L’événement lui donna un immédiat démenti.
Une des prétendues plantes, qui étendait ses ramifications autour d’elle, les ramena soudain jusqu’à sa tige, se ramassa en boule, se détacha du rivage et s’avança vers les Monades en tournant sur elle-même comme un Volvox.
Les Monades effrayées, reculèrent.
« N’ayez pas peur ! fit l’étrange animal, qui avait l’apparence d’une simple masse gélatineuse. Je ne veux pas vous faire de mal.
– Vous n’êtes pas un Volvox ? demandèrent les Monades.

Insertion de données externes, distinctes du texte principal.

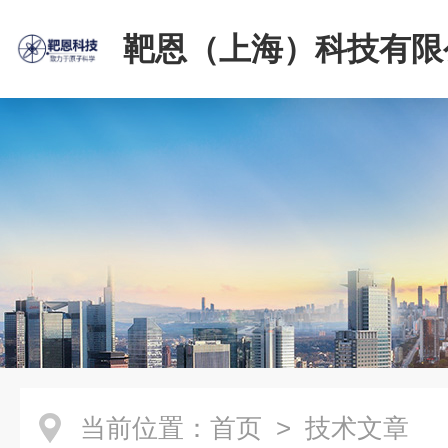
靶恩（上海）科技有限
当前位置：
首页
> 技术文章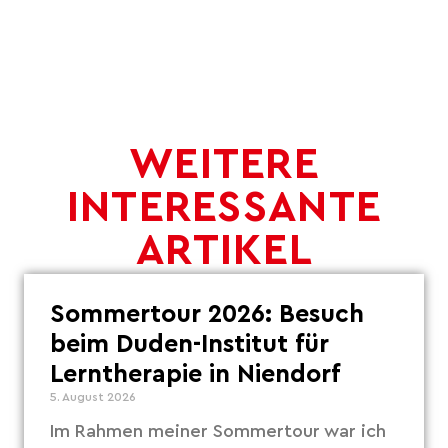
WEITERE
INTERESSANTE
ARTIKEL
Sommertour 2026: Besuch
beim Duden-Institut für
Lerntherapie in Niendorf
5. August 2026
Im Rahmen meiner Sommertour war ich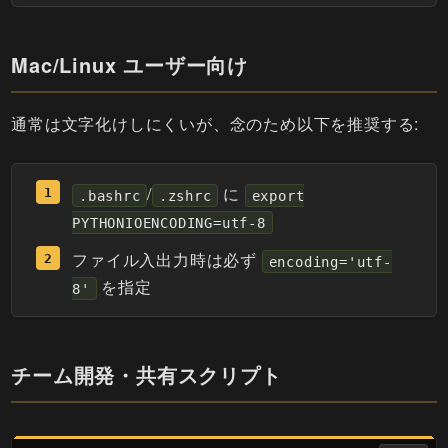
Mac/Linux ユーザー向け
通常は文字化けしにくいが、念のため以下を推奨する:
/
に
.bashrc
.zshrc
export
PYTHONIOENCODING=utf-8
ファイル入出力時は必ず
encoding='utf-
を指定
8'
チーム開発・共有スクリプト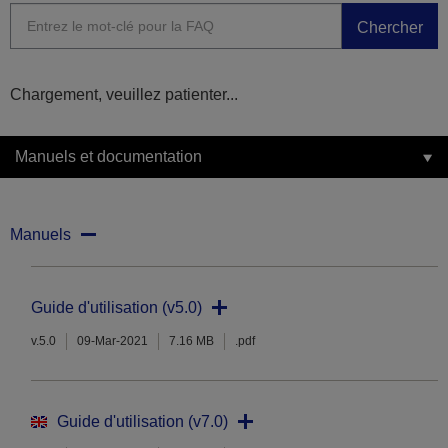
Chercher
Chargement, veuillez patienter...
Manuels et documentation
Manuels
Guide d'utilisation (v5.0)
v.5.0
09-Mar-2021
7.16 MB
.pdf
Guide d'utilisation (v7.0)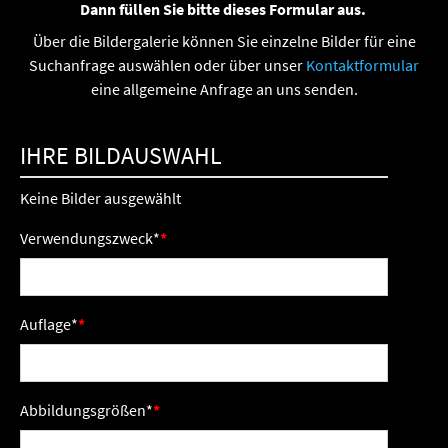
Dann füllen Sie bitte dieses Formular aus.
Über die Bildergalerie können Sie einzelne Bilder für eine
Suchanfrage auswählen oder über unser
Kontaktformular
eine allgemeine Anfrage an uns senden.
IHRE BILDAUSWAHL
Keine Bilder ausgewählt
Verwendungszweck
*
Auflage
*
Abbildungsgrößen
*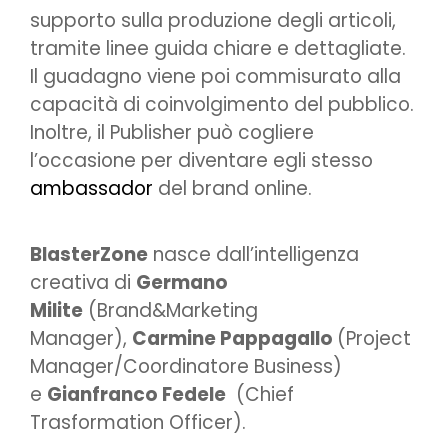
supporto sulla produzione degli articoli,
tramite linee guida chiare e dettagliate.
Il guadagno viene poi commisurato alla
capacità di coinvolgimento del pubblico.
Inoltre, il Publisher può cogliere
l’occasione per diventare egli stesso
ambassador
del brand online.
BlasterZone
nasce dall’intelligenza
creativa di
Germano
Milite
(Brand&Marketing
Manager),
Carmine Pappagallo
(Project
Manager/Coordinatore Business)
e
Gianfranco Fedele
(Chief
Trasformation Officer).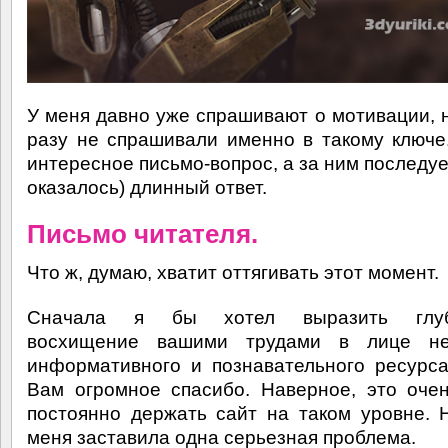
У меня давно уже спрашивают о мотивации, 
разу не спрашивали именно в такому ключе
интересное письмо-вопрос, а за ним последуе
оказалось) длинный ответ.
Письмо читателя.
Что ж, думаю, хватит оттягивать этот момент.
Сначала я бы хотел выразить глуб
восхищение вашими трудами в лице не
информативного и познавательного ресурса
Вам огромное спасибо. Наверное, это оче
постоянно держать сайт на таком уровне. 
меня заставила одна серьезная проблема.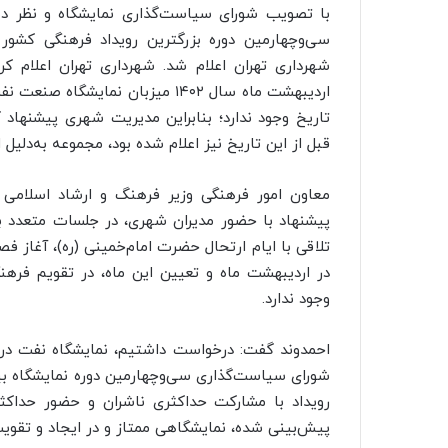
با تصویب شورای سیاست‌گذاری نمایشگاه و نظر دست
سی‌وچهارمین
دوره بزرگترین رویداد فرهنگی کشور
شهرداری تهران اعلام شد. شهرداری تهران اعلام 
اردیبهشت ماه سال ۱۴۰۲ میزبان نما
تاریخ وجود ندارد؛ بنابراین مدیریت شهری پیشنهاد کر
قبل از این تاریخ نیز اعلام شده بود، مجموعه به‌دلیل ا
معاون امور فرهنگی وزیر فرهنگ و ارشاد اسلامی 
پیشنهاد با حضور مدیران شهری، در جلسات متعدد برر
تلاقی با ایام ارتحال حضرت امام‌خمینی (ره)، آغاز ف
در اردیبهشت ماه و تعیین این ماه، در تقویم فرهن
وجود ندارد.
احمدوند گفت: درخواست داشتیم، نمایشگاه نفت در ت
شورای سیاست‌گذاری
سی‌وچهارمین
دوره نمایشگاه بی
رویداد با مشارکت حداکثری ناشران و حضور حداکثر
پیش‌بینی شده، نمایشگاهی ممتاز و در ایجاد و تقوی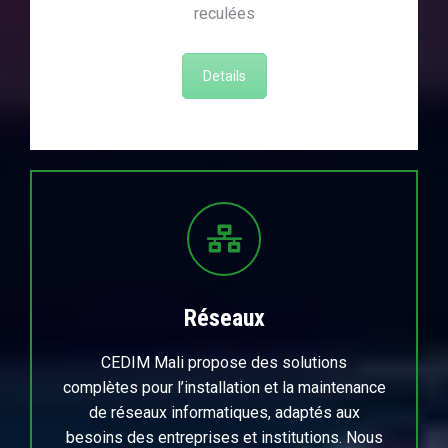
reculées
Details
Réseaux
CEDIM Mali propose des solutions
complètes pour l’installation et la maintenance
de réseaux informatiques, adaptés aux
besoins des entreprises et institutions. Nous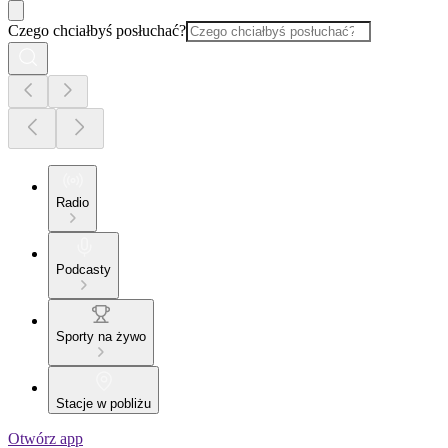
Czego chciałbyś posłuchać?
Radio
Podcasty
Sporty na żywo
Stacje w pobliżu
Otwórz app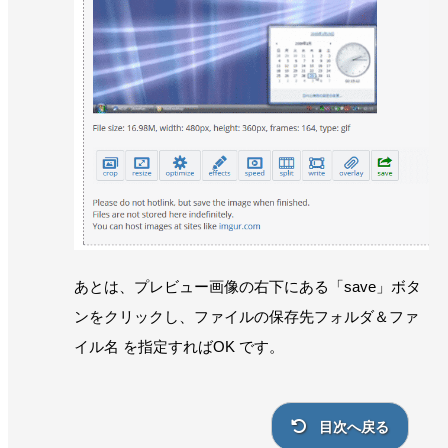
あとは、プレビュー画像の右下にある「save」ボタ
ンをクリックし、ファイルの保存先フォルダ＆ファ
イル名 を指定すればOK です。
目次へ戻る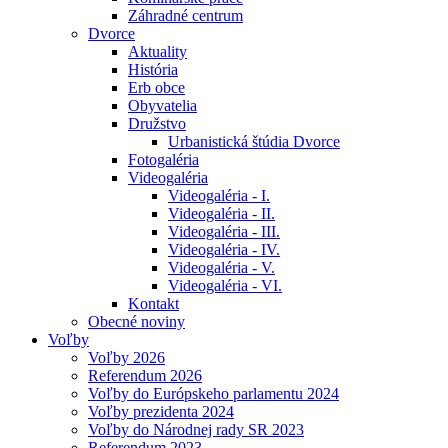
Záhradné centrum
Dvorce
Aktuality
História
Erb obce
Obyvatelia
Družstvo
Urbanistická štúdia Dvorce
Fotogaléria
Videogaléria
Videogaléria - I.
Videogaléria - II.
Videogaléria - III.
Videogaléria - IV.
Videogaléria - V.
Videogaléria - VI.
Kontakt
Obecné noviny
Voľby
Voľby 2026
Referendum 2026
Voľby do Európskeho parlamentu 2024
Voľby prezidenta 2024
Voľby do Národnej rady SR 2023
Referendum 2023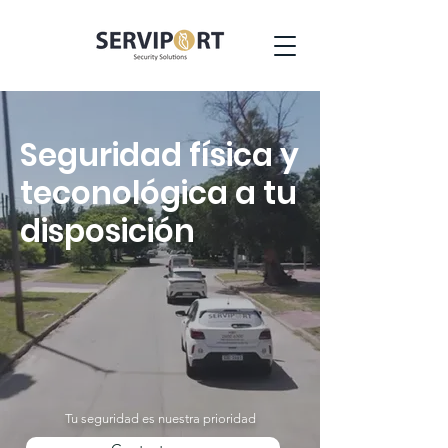
Seguridad física y
teconológica a tu
disposición
Tu seguridad es nuestra prioridad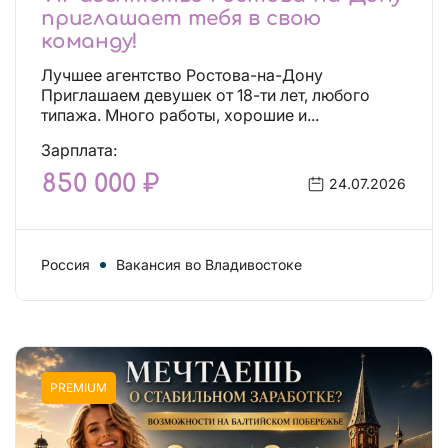
приглашает тебя в свою
команду!
Лучшее агентство Ростова-на-Дону
Приглашаем девушек от 18-ти лет, любого
типажа. Много работы, хорошие и...
Зарплата:
850 000 ₽
24.07.2026
Россия
Вакансия во Владивостоке
PREMIUM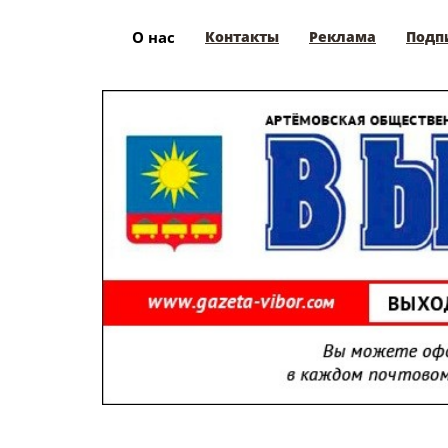
О нас
Контакты
Реклама
Подп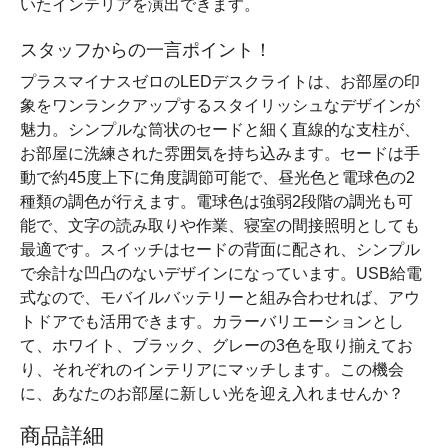
いたインテリアを演出できます。
スタッフからの一言ポイント！
プラスマイナスゼロのLEDデスクライトは、お部屋の印
象をワンランクアップするスタイリッシュなデザインが
魅力。シンプルな筒状のセードと細く直線的な支柱が、
お部屋に洗練された雰囲気を持ち込みます。セードは手
動で約45度上下に角度調節可能で、昼光色と電球色の2
種類の調色が行えます。電球色は強弱2段階の調光も可
能で、文字の読み取りや作業、寝室の間接照明としても
最適です。スイッチはセードの背面に配され、シンプル
で余計な凹凸のないデザインになっています。USB給電
式なので、モバイルバッテリーと組み合わせれば、アウ
トドアでも活用できます。カラーバリエーションとし
て、ホワイト、ブラック、グレーの3色を取り揃えてお
り、それぞれのインテリアにマッチします。この機会
に、あなたのお部屋に新しい光を迎え入れませんか？
商品詳細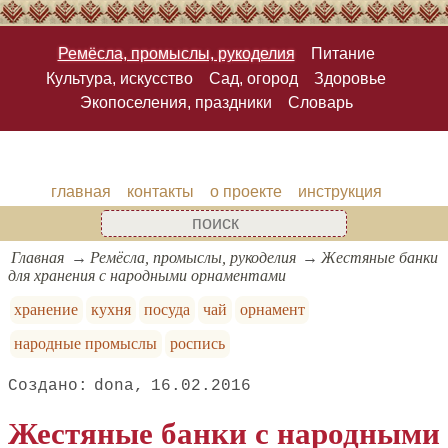
Ремёсла, промыслы, рукоделия
Питание
Культура, искусство
Сад, огород
Здоровье
Экопоселения, праздники
Словарь
главная
контакты
о проекте
инструкция
Главная
Ремёсла, промыслы, рукоделия
Жестяные банки
для хранения с народными орнаментами
хранение
кухня
посуда
чай
орнамент
народные промыслы
роспись
dona
16.02.2016
Жестяные банки с народными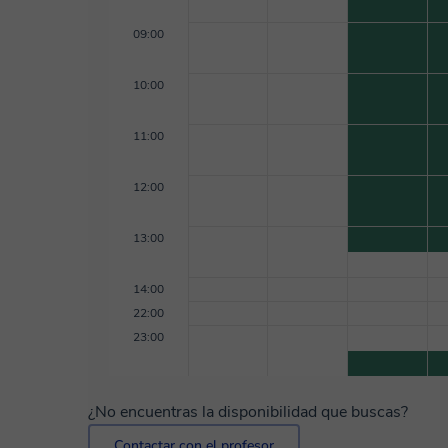
09:00
10:00
11:00
12:00
13:00
14:00
22:00
23:00
¿No encuentras la disponibilidad que buscas?
Contactar con el profesor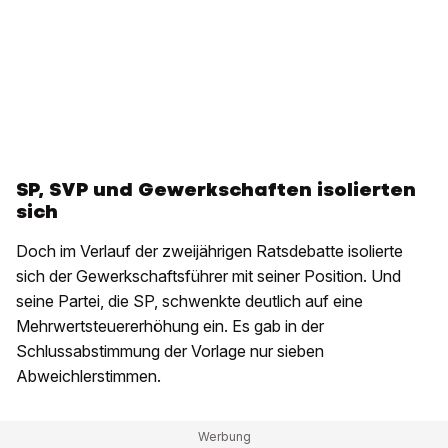
SP, SVP und Gewerkschaften isolierten
sich
Doch im Verlauf der zweijährigen Ratsdebatte isolierte
sich der Gewerkschaftsführer mit seiner Position. Und
seine Partei, die SP, schwenkte deutlich auf eine
Mehrwertsteuererhöhung ein. Es gab in der
Schlussabstimmung der Vorlage nur sieben
Abweichlerstimmen.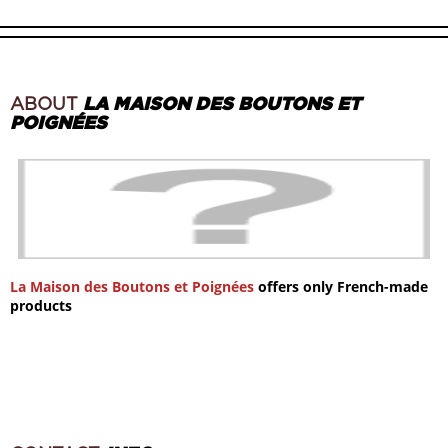
ABOUT
LA MAISON DES BOUTONS ET
POIGNÉES
La Maison des Boutons et Poignées
offers only French-made
products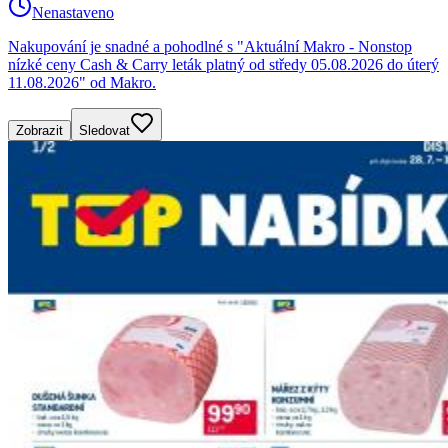
Nenastaveno
Nakupování je snadné a pohodlné s "Aktuální Makro - Nonstop
nízké ceny Cash & Carry leták platný od středy 05.08.2026 do úterý
11.08.2026" od Makro.
Zobrazit
Sledovat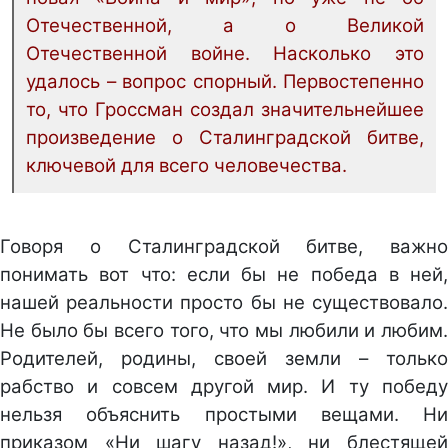
Отечественной, а о Великой
Отечественной войне. Насколько это
удалось – вопрос спорный. Первостепенно
то, что Гроссман создал значительнейшее
произведение о Сталинградской битве,
ключевой для всего человечества.
Говоря о Сталинградской битве, важно
понимать вот что: если бы не победа в ней,
нашей реальности просто бы не существовало.
Не было бы всего того, что мы любили и любим.
Родителей, родины, своей земли – только
рабство и совсем другой мир. И ту победу
нельзя объяснить простыми вещами. Ни
приказом «Ни шагу назад!», ни блестящей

– Fi donc ! s’écria l’autre. Je ne m’abaisse pas à ce point-là. Mon nom est Protée !
– Eh bien ! Protée ! Vous ressemblez fièrement à un Volvox !
– Je ressemble à tout ce que vous voudrez !
– En effet, vous avez eu bientôt changé de forme ! Tout à l’heure, vous aviez absolument l’apparence d’une plante. Nous nous y sommes toutes trompées.
– Je puis prendre toutes les formes, et me plier à tous les besoins, dit Protée… J’ai le caractère bien fait ! »
Et, pour donner une preuve de son dire, il se mit à effectuer une série de transformations rapides qui émerveillèrent les Monades. De rond il devint oblong, carré, losangique, rectangulaire, polygonal, triangulaire, étoile, ridicule, impossible !
« Assez ! assez ! » firent les Monades ahuries, effrayées.
Protée prit la forme d’un pépin d’orange et dit en riant :
« Eh bien, mes chères ! Qu’en pensez-vous ?
– C’est merveilleux ! s’écrièrent-elles.
– Mais non, c’est tout naturel ! dit l’autre. J’ai là-dessus toute une théorie que l’on pourrait appeler le protéisme.
– Quelle théorie ?
– Je crois que, bien loin d’être un phénomène particulier à mon humble personnalité, ces modifications de l’organisme sont une loi générale de la nature.
– Comprends-tu, toi ? chuchotaient entre elles les Monades.
– Pas un traître mot !
– Je m’explique ! poursuivit Protée.
– Tu fais bien ! susurrèrent les Monades.
– Vous savez que ce monde renferme une grande variété d’êtres vivants. D’abord des végétaux, tels que les conferves, les diatomées, les characées, les batrachospermées, les spirogyræ, les algues…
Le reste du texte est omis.